(Saved data entries)
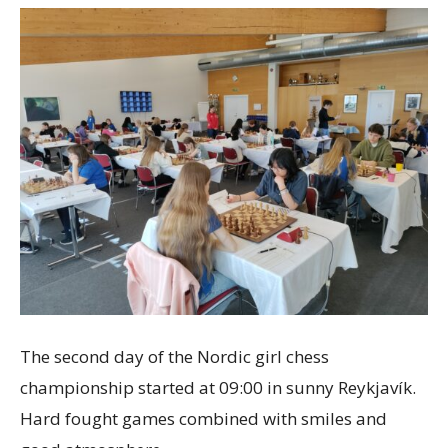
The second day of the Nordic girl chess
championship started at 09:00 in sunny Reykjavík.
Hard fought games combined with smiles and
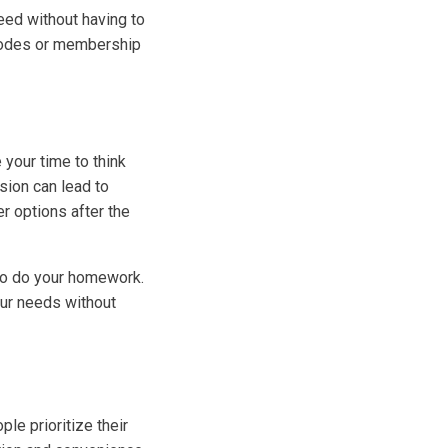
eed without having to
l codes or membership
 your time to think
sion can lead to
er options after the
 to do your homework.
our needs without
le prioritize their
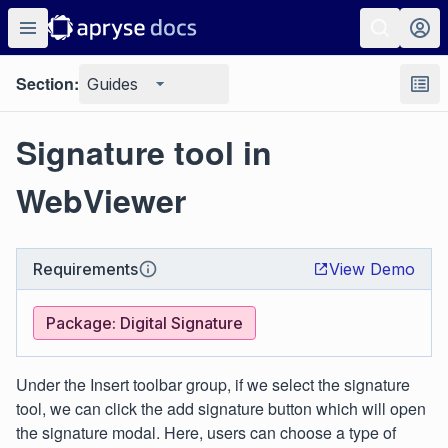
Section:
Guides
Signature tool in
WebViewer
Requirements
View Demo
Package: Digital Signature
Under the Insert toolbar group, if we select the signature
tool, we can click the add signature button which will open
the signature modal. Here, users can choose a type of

# Task brief
Find the line that contains "Requirements". Write out that line and every line after it through the end of the data, exactly, and nothing else.

# Response area
Requirements
View Demo
Package: Digital Signature
Under the Insert toolbar group, if we select the signature
tool, we can click the add signature button which will open
the signature modal. Here, users can choose a type of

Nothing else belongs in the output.